Dass Dohlen zu den gefährdeten und besonders geschützten Vogelarten gehören, werden die Bewohner des Bereichs um Kirche und Kloster in Rattelsdorf kaum glauben. In diesem Areal gibt es die zweitgrößte Kolonie der schlauen, kleinen, schwarzen Rabenvögel im Landkreis Bamberg. In einem Gemeinschaftsprojekt von Artenschutz im Steigerwald, dem Landesbund für Vogelschutz und den psychisch Kranken im Haus an der Itz, dem Wohnheim der Arbeiterwohlfahrt, wurden jetzt in den hohen, alten Bäumen des historischen Klostergartens fünf Nisthilfen für die Vögel angebracht.

"Bei den Rattelsdorfer Dohlen handelt es sich um eine Splitterkolonie der Vögel von der Giechburg. Sie finden hier noch hervorragende Lebensbedingungen, aufgrund des großen Nahrungsangebotes im Itzgrund", sagt Thomas Köhler von Artenschutz im Steigerwald. Mit zwei bereits durchgeführten Projekten, dem Anbringen von Nisthilfen im Schulturm und im Turm der Pfarrkirche Sankt Peter und Paul wurden in den vergangenen Jahren bereits erste Ersatzbrutplätze für die Rabenvögel geschaffen. Mit diesem Angebot an neuem Fortpflanzungsraum soll unter anderem verhindert werden, dass die anderweitig im Bestand bereits stark rückläufigen Dohlen versuchen, in Hauskaminen ihre Nester zu bauen. Somit kommt das Projekt möglichen Bedenken mancher Hausbesitzer entgegen, die Befürchtungen äußern Projekte dieser Art seien für das Auftreten der Dohlen ursächlich.

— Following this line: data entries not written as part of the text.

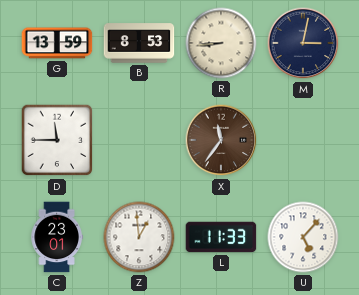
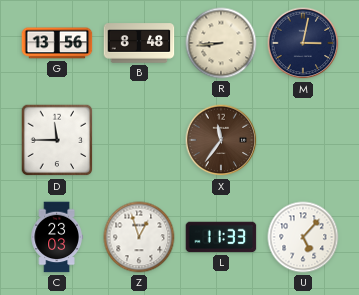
G: 13:59 -> 13:56
B: 8:53 -> 8:48
C: 23:01 -> 23:03
Z: 12:59 -> 12:57
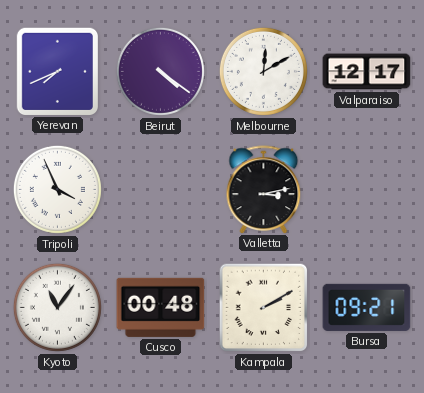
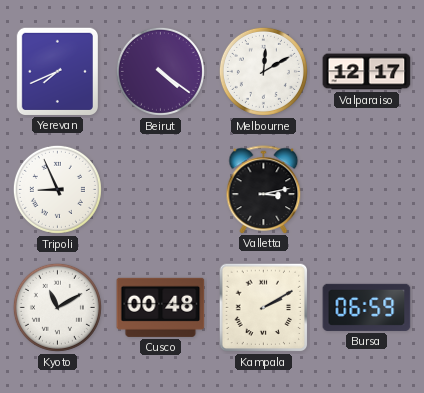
Tripoli: 3:56 -> 8:56
Kyoto: 11:06 -> 11:10
Bursa: 09:21 -> 06:59
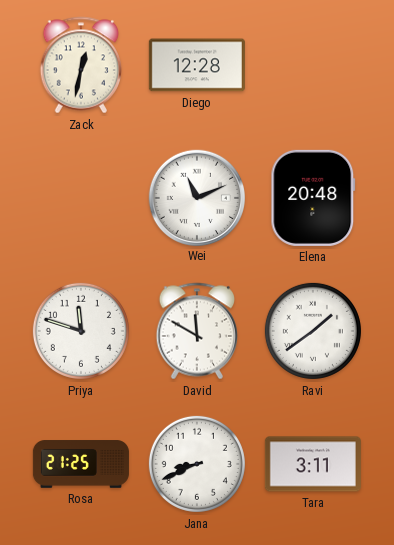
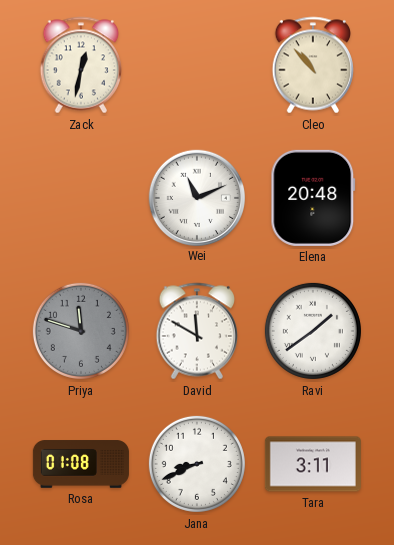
Diego: 12:28 -> none
Cleo: none -> 10:53
Priya dial: white -> grey
Rosa: 21:25 -> 01:08
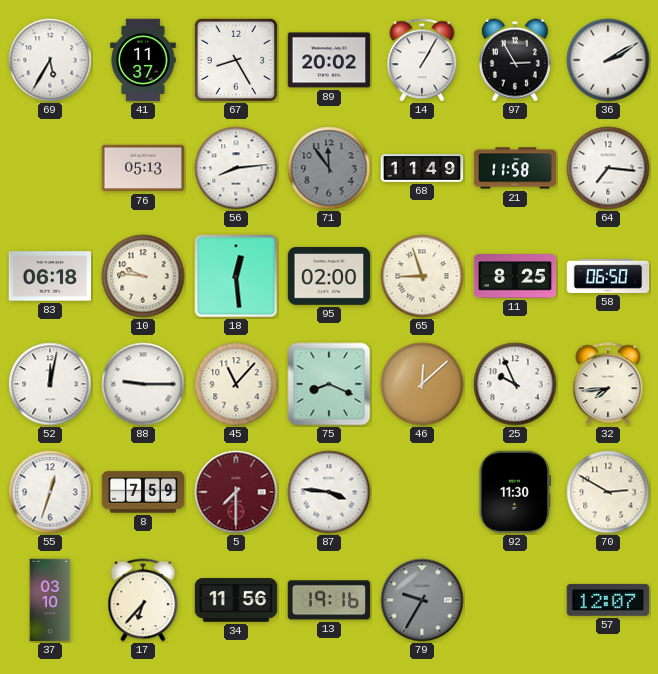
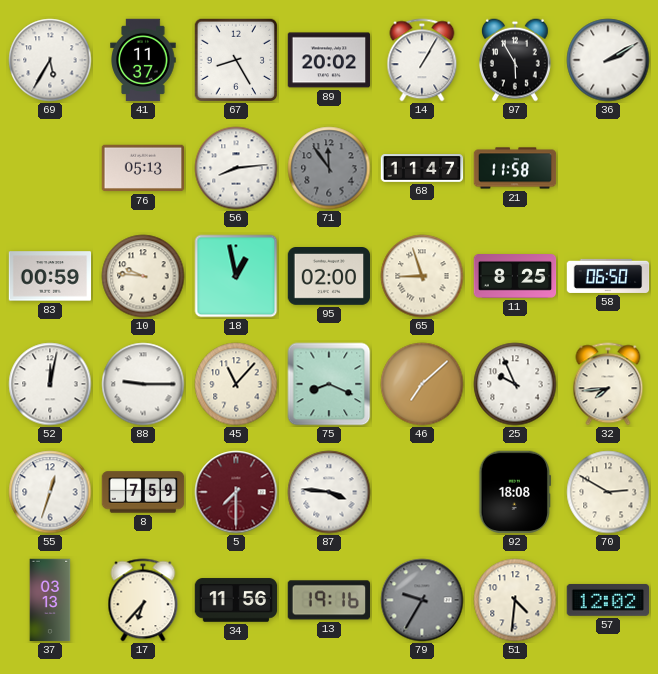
97: 2:55 -> 5:55
68: 11:49 -> 11:47
64: 7:16 -> none
83: 06:18 -> 00:59
18: 12:29 -> 12:58
46: 12:08 -> 7:08
92: 11:30 -> 18:08
37: 03:10 -> 03:13
51: none -> 4:31
57: 12:07 -> 12:02
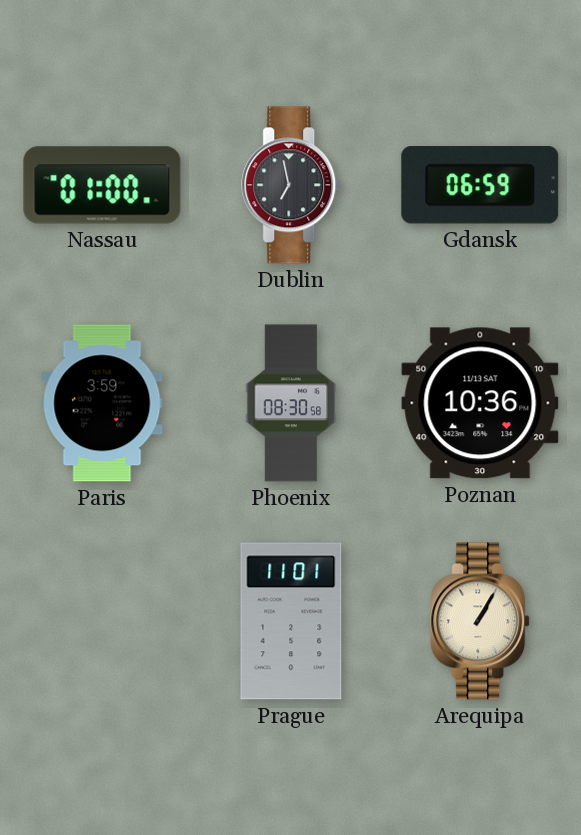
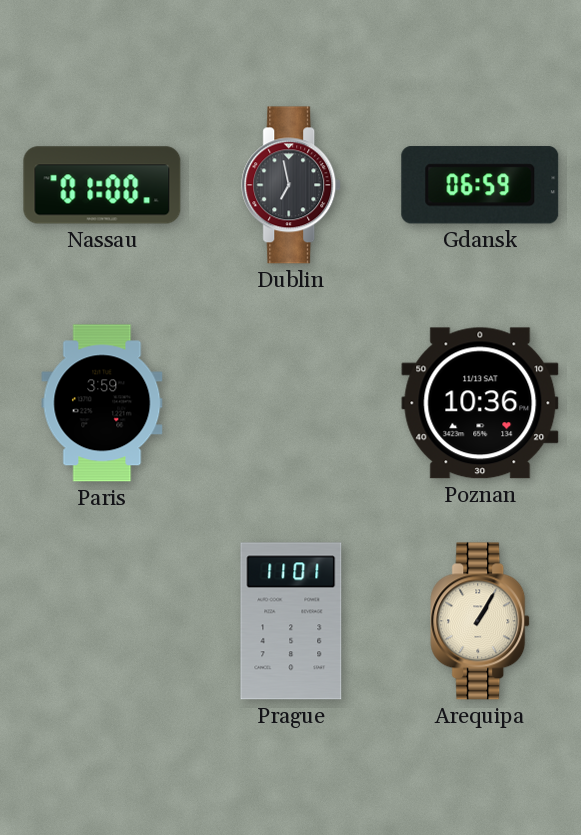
Phoenix: 08:30 -> none
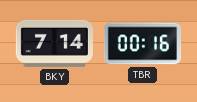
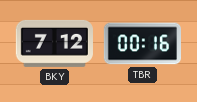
BKY: 7:14 -> 7:12
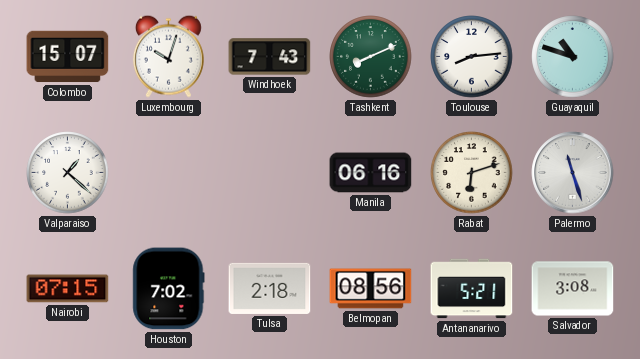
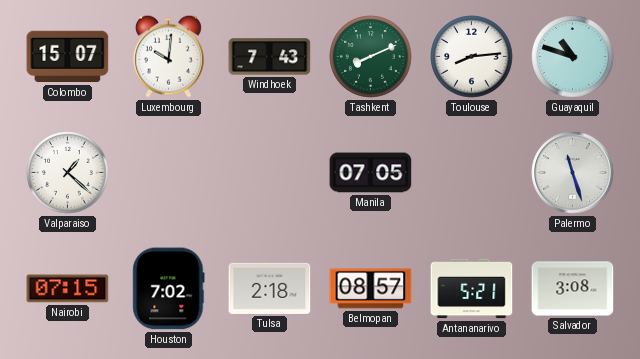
Luxembourg: 10:03 -> 10:01
Manila: 06:16 -> 07:05
Rabat: 6:12 -> none
Belmopan: 08:56 -> 08:57
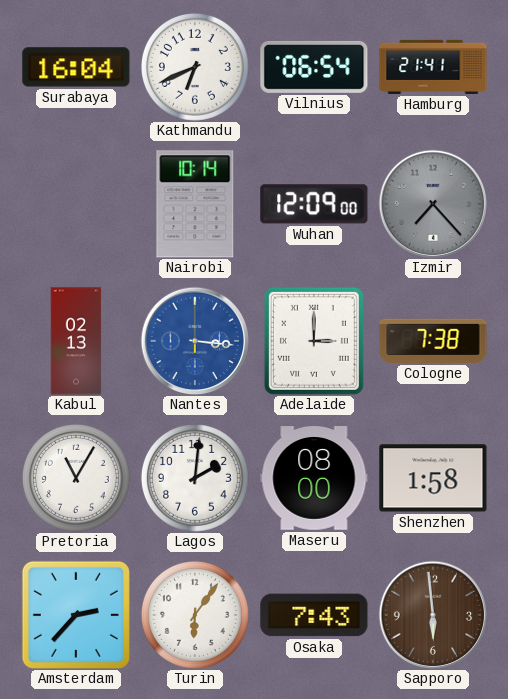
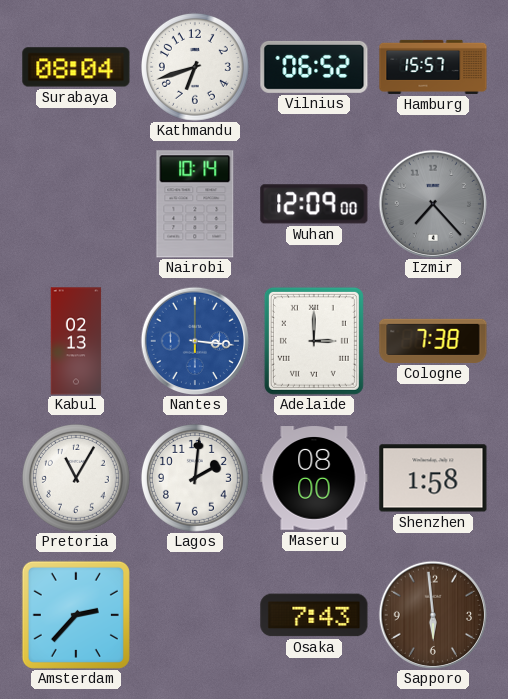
Surabaya: 16:04 -> 08:04
Kathmandu: 6:41 -> 6:42
Vilnius: 06:54 -> 06:52
Hamburg: 21:41 -> 15:57
Turin: 6:06 -> none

Das Gegenteil ist der Fall. Der Wildvogelart Dohle, die sich ohne menschliches Zutun ihren Lebensraum Rattelsdorf selbst auserkoren hat, wird mit dem Projekt lediglich geeigneter Nistplatz angeboten. Diesmal sollten die speziell auf die Bedürfnisse der Dohlen zugeschnittenen Nistkästen an den ungefähr 30 Meter hohen Altbäumen im Klostergarten angebracht werden. Die Herstellung der eigentlichen Nisthabitate übernahm die Organisation Artenschutz im Steigerwald. Das Anbringen der Alubedachung übernahmen die Bewohner des Hauses an der Itz, dem Wohnheim der Arbeiterwohlfahrt. Sie schauten auch gespannt zu, als Martin Wölker von der Kreisgruppe Bamberg des Landesbunds für Vogelschutz, das Anbringen der Nistkästen professionell übernahm.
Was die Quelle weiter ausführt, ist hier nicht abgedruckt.